===== Recorded information

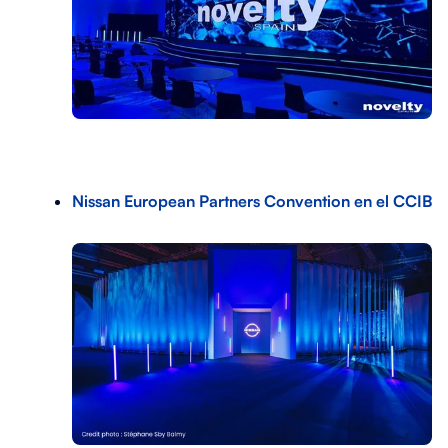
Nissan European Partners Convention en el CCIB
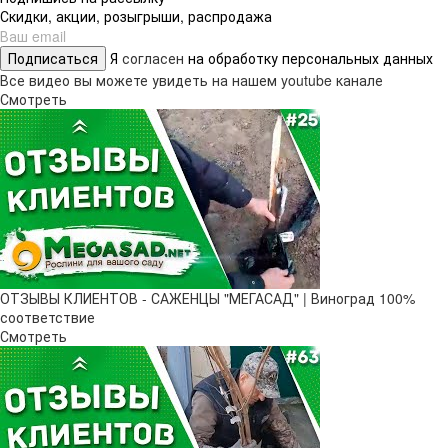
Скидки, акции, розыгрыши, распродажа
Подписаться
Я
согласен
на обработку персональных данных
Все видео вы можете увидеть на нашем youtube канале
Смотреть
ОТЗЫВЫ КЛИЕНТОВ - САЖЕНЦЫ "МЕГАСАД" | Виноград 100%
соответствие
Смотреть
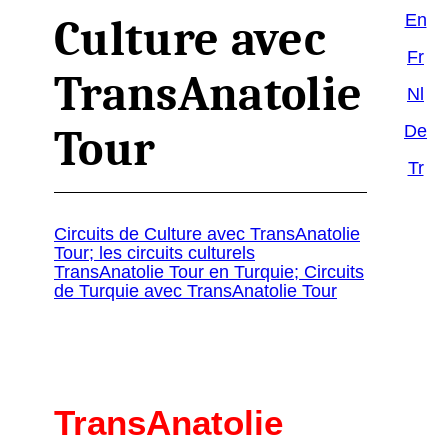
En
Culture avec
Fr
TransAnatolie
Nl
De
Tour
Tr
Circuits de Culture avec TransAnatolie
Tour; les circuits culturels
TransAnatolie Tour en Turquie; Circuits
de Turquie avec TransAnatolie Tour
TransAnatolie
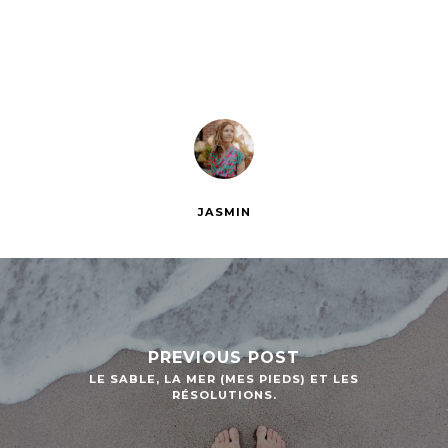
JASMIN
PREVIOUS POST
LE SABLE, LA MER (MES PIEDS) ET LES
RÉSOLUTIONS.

==========

Reprint all the data above verbatim, excluding pictures.

• Answer space:
Nissan European Partners Convention en el CCIB
Скидки, акции, розыгрыши, распродажа
Подписаться
Я
согласен
на обработку персональных данных
Все видео вы можете увидеть на нашем youtube канале
Смотреть
ОТЗЫВЫ КЛИЕНТОВ - САЖЕНЦЫ "МЕГАСАД" | Виноград 100%
соответствие
Смотреть
En
Culture avec
Fr
TransAnatolie
Nl
De
Tour
Tr
Circuits de Culture avec TransAnatolie
Tour; les circuits culturels
TransAnatolie Tour en Turquie; Circuits
de Turquie avec TransAnatolie Tour
TransAnatolie
JASMIN
PREVIOUS POST
LE SABLE, LA MER (MES PIEDS) ET LES
RÉSOLUTIONS.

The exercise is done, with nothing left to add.